Ottawa, 26 July 1993
Telecom Decision CRTC 93-10
BELL AND BC TEL - OFFICIAL TELEPHONE SERVICE
I BACKGROUND
In Unitel Communications Inc. v. Bell Canada and British Columbia Telephone Company - Official Telephone Service and Phase III Competitive Network Category Results, Telecom Decision CRTC 91-18, 28 November 1991, the Commission announced that it would conduct a review in order to obtain and assess information related to the provisioning and use of Official Telephone Service (OTS) by Bell Canada (Bell) and BC TEL. Following that review, the Commission issued Bell Canada and British Columbia Telephone Company - Official Telephone Service, Telecom Decision CRTC 92-16, 18 September 1992 (Decision 92-16), accepting the report of the review team, which was appended to the Decision. Certain OTS-related matters that had been deferred pending the completion of the review were also addressed in the Decision.
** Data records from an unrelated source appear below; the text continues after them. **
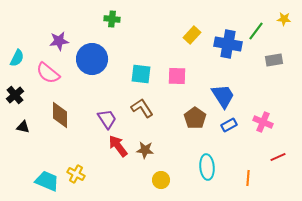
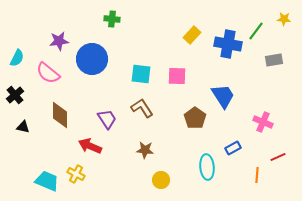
blue rectangle: moved 4 px right, 23 px down
red arrow: moved 28 px left; rotated 30 degrees counterclockwise
orange line: moved 9 px right, 3 px up
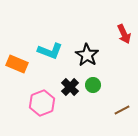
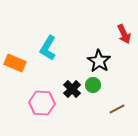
cyan L-shape: moved 2 px left, 3 px up; rotated 100 degrees clockwise
black star: moved 12 px right, 6 px down
orange rectangle: moved 2 px left, 1 px up
black cross: moved 2 px right, 2 px down
pink hexagon: rotated 25 degrees clockwise
brown line: moved 5 px left, 1 px up
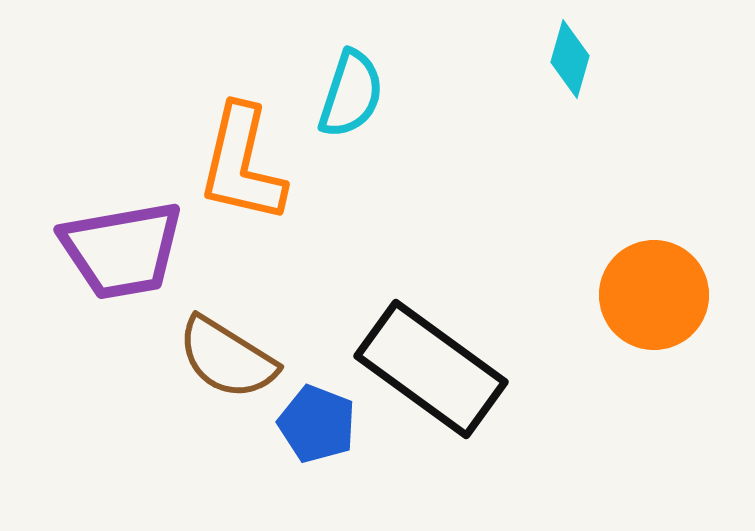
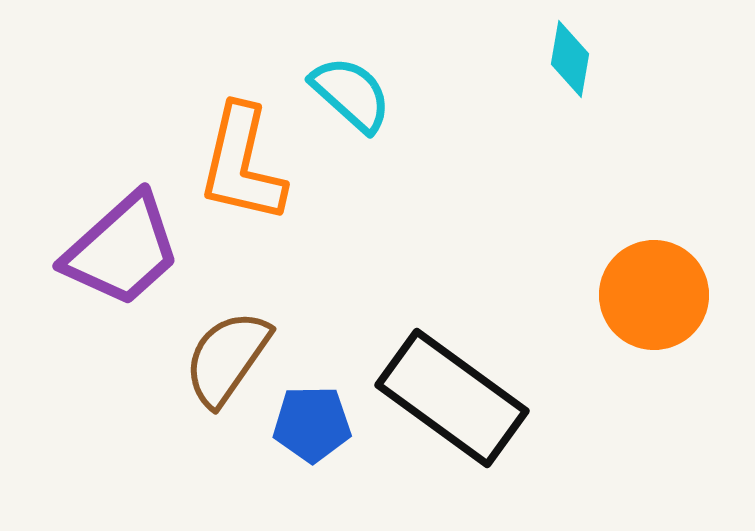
cyan diamond: rotated 6 degrees counterclockwise
cyan semicircle: rotated 66 degrees counterclockwise
purple trapezoid: rotated 32 degrees counterclockwise
brown semicircle: rotated 93 degrees clockwise
black rectangle: moved 21 px right, 29 px down
blue pentagon: moved 5 px left; rotated 22 degrees counterclockwise
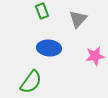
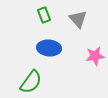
green rectangle: moved 2 px right, 4 px down
gray triangle: rotated 24 degrees counterclockwise
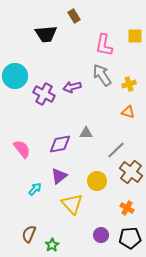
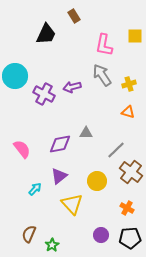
black trapezoid: rotated 60 degrees counterclockwise
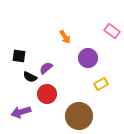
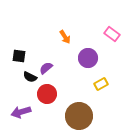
pink rectangle: moved 3 px down
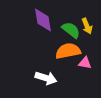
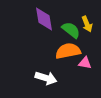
purple diamond: moved 1 px right, 1 px up
yellow arrow: moved 2 px up
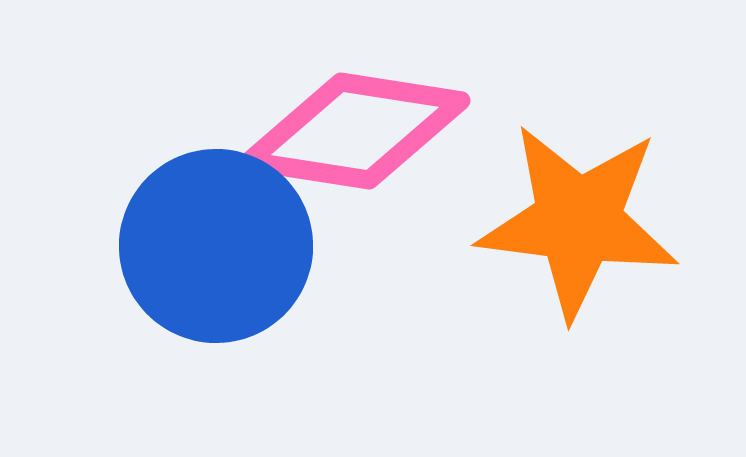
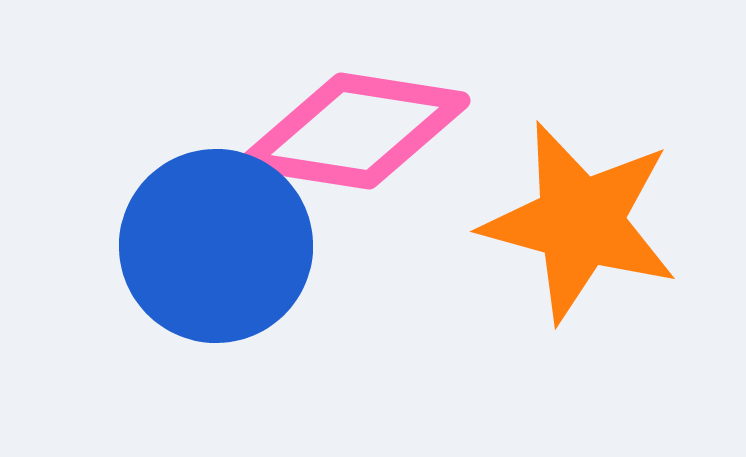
orange star: moved 2 px right, 1 px down; rotated 8 degrees clockwise
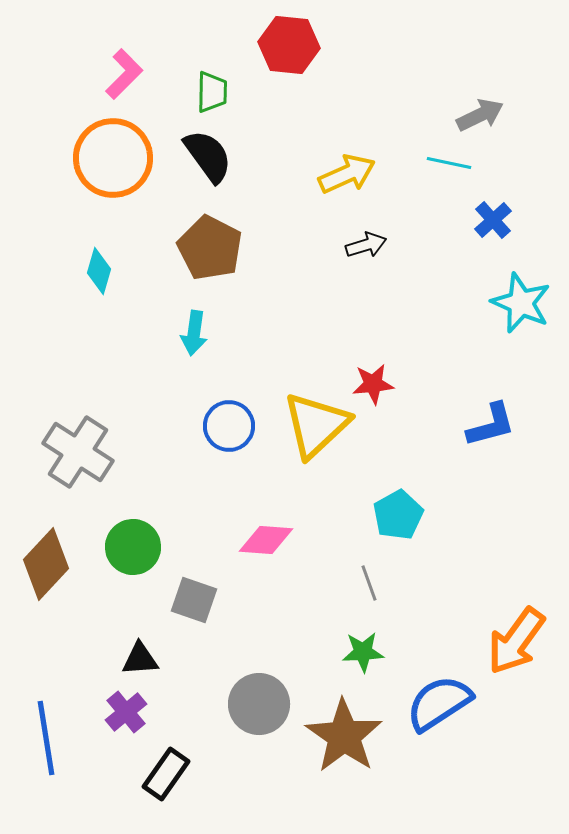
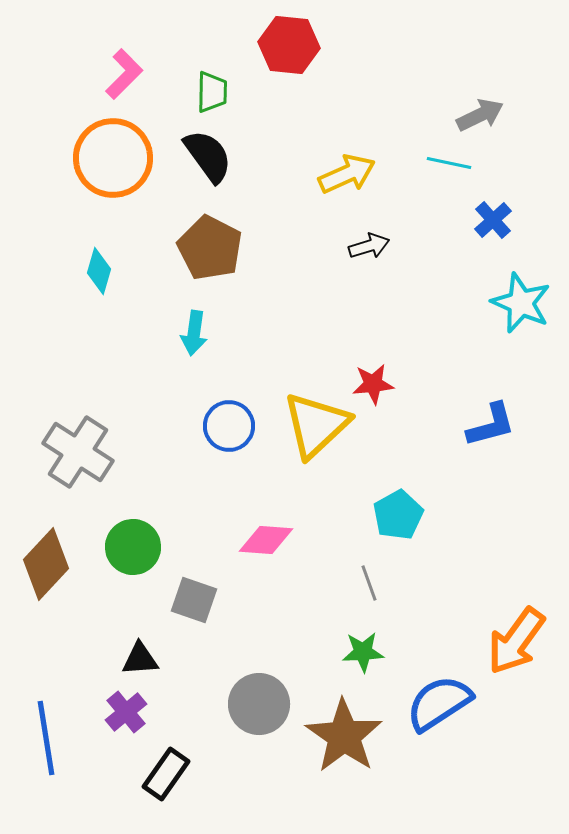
black arrow: moved 3 px right, 1 px down
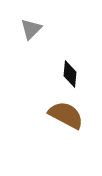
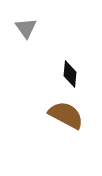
gray triangle: moved 5 px left, 1 px up; rotated 20 degrees counterclockwise
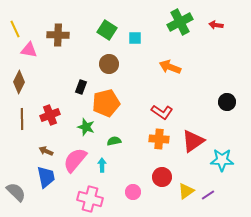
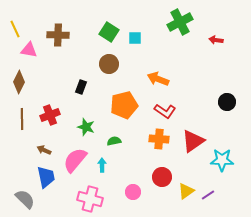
red arrow: moved 15 px down
green square: moved 2 px right, 2 px down
orange arrow: moved 12 px left, 12 px down
orange pentagon: moved 18 px right, 2 px down
red L-shape: moved 3 px right, 1 px up
brown arrow: moved 2 px left, 1 px up
gray semicircle: moved 9 px right, 7 px down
In Decision 92-16, the Commission also directed Bell and BC TEL to file, by 31 January 1993, status reports and updates to their OTS Adjustment Studies. These reports and updates were filed on 29 January 1993. On 12 March 1993, the Commission issued Bell Canada and British Columbia Telephone Company Official Telephone Service, Telecom Public Notice CRTC 93-30, inviting comment on (1) OTS classification criteria, (2) proposed modifications to the OTS Adjustment Study procedures, and (3) BC TEL's proposal to modify the inclusions in the salary and wage ratios it uses to assign OTS expense to Phase III Broad Service Categories. Unitel Communications Inc. (Unitel) filed comments on 3 May 1993. Bell and BC TEL filed reply comments on 17 May 1993.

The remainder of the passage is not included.